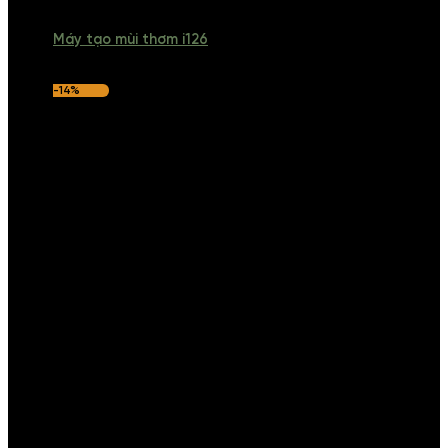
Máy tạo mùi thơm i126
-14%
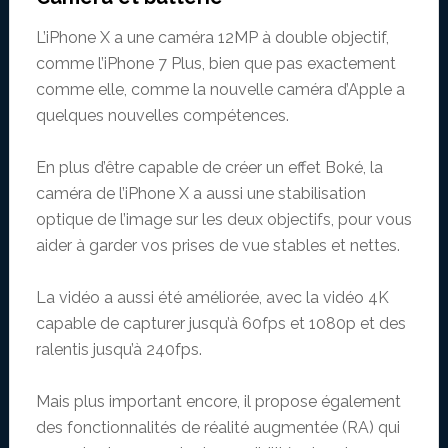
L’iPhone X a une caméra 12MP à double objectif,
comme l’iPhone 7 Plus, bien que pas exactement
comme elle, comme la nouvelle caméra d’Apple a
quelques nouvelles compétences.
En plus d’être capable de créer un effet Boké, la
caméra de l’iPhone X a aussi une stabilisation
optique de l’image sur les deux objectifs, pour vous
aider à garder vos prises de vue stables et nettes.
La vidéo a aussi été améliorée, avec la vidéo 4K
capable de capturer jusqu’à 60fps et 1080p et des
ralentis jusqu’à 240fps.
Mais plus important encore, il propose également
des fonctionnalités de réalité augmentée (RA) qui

* * *

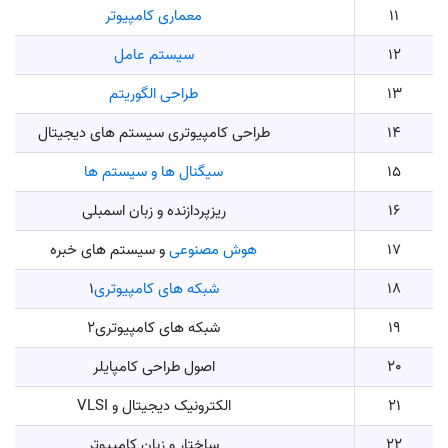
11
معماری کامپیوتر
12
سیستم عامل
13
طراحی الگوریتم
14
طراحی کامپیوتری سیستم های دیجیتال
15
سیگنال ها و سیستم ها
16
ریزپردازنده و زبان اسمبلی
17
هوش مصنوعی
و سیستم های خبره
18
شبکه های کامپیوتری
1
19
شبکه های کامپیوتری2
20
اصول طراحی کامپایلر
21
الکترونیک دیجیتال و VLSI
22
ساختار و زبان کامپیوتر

--- What is expected ---
Find "زبان" in the preceding records. Copy each line that holds it.

--- Solution for this exercise ---
ریزپردازنده و زبان اسمبلی
ساختار و زبان کامپیوتر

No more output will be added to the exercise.